Angel’s published works included Anxious Latitudes (Wesleyan University Press, 1986); Neither World (Miami University Press, 1995), which received the James Laughlin Award of the Academy of American Poets; Twice Removed (Sarabande Books, 2001), which was nominated for the Los Angeles Times Book Award and was a finalist for the Washington State Book Award; Exceptions and Melancholies: Poems 1986-2006 (Sarabande Books, 2006), honored with the 2007 PEN USA Award for Poetry; and Your Moon (New Issues Poetry & Prose, 2013), which was awarded the 2013 Green Rose Poetry Prize. His translation of the Federico García Lorca collection, Poema del cante jondo / Poem of the Deep Song, (Sarabande Books, 2006) received a Willis Barnstone Poetry Translation Prize.
Angel’s poems have appeared in scores of magazines, and have been collected in numerous anthologies, including The Plume Anthology of Poetry, Pratik International, The Heart's Many Doors, The Best American Poetry, American Hybrid, Poets of the New Century, and Forgotten Language. Other awards included a gift from the Elgin Cox Trust, a Pushcart Prize, the Gertrude Stein Award, a Fulbright Foundation fellowship, and the Bess Hokin Award of the Modern Poetry Association.

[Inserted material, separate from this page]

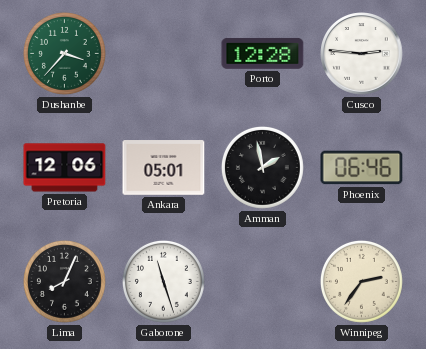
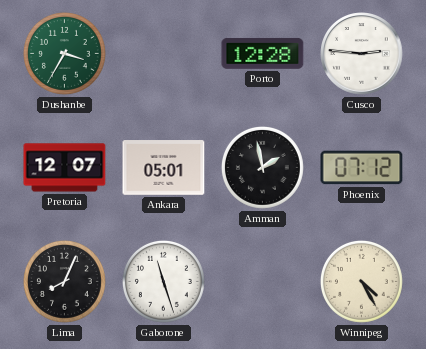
Dushanbe: 3:37 -> 3:35
Pretoria: 12:06 -> 12:07
Phoenix: 06:46 -> 07:12
Winnipeg: 2:36 -> 4:25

Angel was a friend of Foundlings Press and contributed to the Strays series. His collection in Strays Pack 2 was his final publication before his passing on March 6, 2020.
Ralph left behind an incredible body of work, but he also left a legacy of support, guidance, and inspiration for younger poets as well as his contemporaries. We’re happy that, with Mary Angel’s blessing and assistance, we can honor Ralph in a way that feels continuous with his life’s work: By recognizing, honoring, and encouraging the work of other poets.
More information about Ralph and his poetry is available at https://ralphangel.com/.
ABOUT DAVID ST. JOHN
David St. John is an American poet. He has been honored, over the course of his career, with many prizes for poets, including: both the Rome Prize Fellowship and the Award in Literature from the American Academy and Institute of Arts and Letters; the O. B. Hardison Prize (a career award for teaching and poetic achievement) from The Folger Shakespeare Library; and the George Drury Smith Lifetime Achievement Award from the Beyond Baroque Literary Arts Foundation.
He is the author of eleven collections of poetry (including Study for the World’s Body, nominated for The National Book Award in Poetry), most recently The Last Troubadour: New and Selected Poems, as well as a volume of essays, interviews and reviews entitled Where the Angels Come Toward Us. He is the co-editor of American Hybrid: A Norton Anthology of New Poetry and the editor of The Selected Levis and The Darkening Trapeze: Last Poems of Larry Levis.
David St. John has written libretti for the opera, THE FACE, and for the choral symphony, THE SHORE. He was elected to the American Academy of Arts and Sciences (2016) and named a Chancellor of the Academy of American Poets (2017). David St. John is University Professor of English and Comparative Literature and Chair of English at The University of Southern California. He lives with his wife, poet and essayist Anna Journey, in Venice Beach, California.